De aquí se deduce, entonces, que la corrupción es tan antigua como la propiedad privada y la riqueza privada concomitante, y que ha existido, existe y existirá en toda las sociedades del planeta mientras exista esta forma de propiedad y de distribución de la riqueza social, aunque en las más desarrolladas adquiera formas más sutiles y mejor camufladas que en la nuestra, lo que hace creer a muchos que allí no existe este cáncer.
Recordemos simplemente la escandalosa corrupción de los grandes bancos norteamericanos, cuyas maniobras fraudulentas desencadenaron la crisis del 2008 de la que el mundo entero no acaba de salir.
No hay para dónde hacerse: Los de arriba son corruptos por ambición; los de abajo lo son por necesidad.
Y por eso, el único remedio eficaz es un reparto más equitativo de la riqueza social, que haga a los pobres menos pobres, a los ricos un poco menos ricos, y a ambos menos proclives a corromperse.
El proyecto de primero combatir la corrupción para luego combatir la pobreza y la desigualdad está, pues, al revés, está puesto de cabeza y, por tanto, en mi modesta opinión, es impracticable.
Ciertamente, es también muy antiguo el intento de explicar la corrupción como algo congénito al ser humano, el intento de echarle la culpa a la genética de todos los males que la corrupción acarrea.
Pero, aparte de que este punto de vista no tiene sustento ni en la biología ni en los estudios, ahora muy completos, del genoma humano, su formulación implica consecuencias que, lejos de combatir o atenuar el problema, lo encubren de cierta manera dificultando su combate.
En efecto, si el hombre es corrupto por naturaleza, si nace así, entonces no es culpable de su corrupción, se vuelve inimputable (como dicen los abogados) en este terreno, y la corrupción deja de ser un delito para convertirse en un problema de salud pública, en un asunto de neurólogos y de los hospitales especializados en enfermedades psiquiátricas.
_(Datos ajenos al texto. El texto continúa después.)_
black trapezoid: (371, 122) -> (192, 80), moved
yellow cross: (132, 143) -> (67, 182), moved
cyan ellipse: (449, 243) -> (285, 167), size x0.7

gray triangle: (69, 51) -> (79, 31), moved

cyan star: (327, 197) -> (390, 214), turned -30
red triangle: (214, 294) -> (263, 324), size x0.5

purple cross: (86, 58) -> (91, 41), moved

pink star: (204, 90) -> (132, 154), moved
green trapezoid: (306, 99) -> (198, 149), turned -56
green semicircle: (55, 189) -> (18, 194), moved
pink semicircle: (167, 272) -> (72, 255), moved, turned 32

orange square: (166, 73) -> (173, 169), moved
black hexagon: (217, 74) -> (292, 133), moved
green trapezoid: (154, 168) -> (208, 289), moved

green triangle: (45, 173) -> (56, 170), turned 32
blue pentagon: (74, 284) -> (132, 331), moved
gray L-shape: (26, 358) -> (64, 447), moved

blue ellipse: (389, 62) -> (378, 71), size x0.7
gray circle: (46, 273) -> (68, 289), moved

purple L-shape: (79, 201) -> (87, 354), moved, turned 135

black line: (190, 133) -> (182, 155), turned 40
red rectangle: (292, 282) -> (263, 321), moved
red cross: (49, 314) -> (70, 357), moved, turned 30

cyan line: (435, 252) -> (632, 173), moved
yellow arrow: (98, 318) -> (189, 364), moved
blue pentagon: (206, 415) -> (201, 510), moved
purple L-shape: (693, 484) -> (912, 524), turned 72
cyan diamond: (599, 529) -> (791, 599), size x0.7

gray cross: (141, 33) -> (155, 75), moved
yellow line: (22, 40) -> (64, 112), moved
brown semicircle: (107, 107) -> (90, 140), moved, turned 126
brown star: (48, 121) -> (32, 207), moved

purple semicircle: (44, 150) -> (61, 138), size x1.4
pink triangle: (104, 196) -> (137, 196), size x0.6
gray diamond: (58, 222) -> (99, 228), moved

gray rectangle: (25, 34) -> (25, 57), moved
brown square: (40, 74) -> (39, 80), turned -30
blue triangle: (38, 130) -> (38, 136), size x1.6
Y si bien es posible, sin caer en el absurdo, tratar de domeñar la naturaleza humana para adecuarla a los intereses supremos de la colectividad, ello requiere mucho más que leyes punitivas o de transparencia y rendición de cuentas obligatorias para los funcionarios públicos; requiere, además de mucho tiempo (siglos quizá), todo el poder constrictivo de la sociedad actuando al unísono sobre el relapso, lo cual demanda a la sociedad que exige tal cosa a sus miembros, plena autoridad moral para hacerlo, una verdadera política de equidad y justicia social para todos y no palabras anestésicas que oculten el propósito de beneficiar a los privilegiados de siempre.
Por tanto, también por esta vía, que arranca de una “verdad científica” no demostrada, llegamos al mismo resultado: para combatir la corrupción hay necesidad de cambiar los objetivos sociales, el modelo económico, haciéndolo más racional, justo y equitativo para todos, si es que los individuos han de sacrificarse en aras de lograr el éxito del mismo.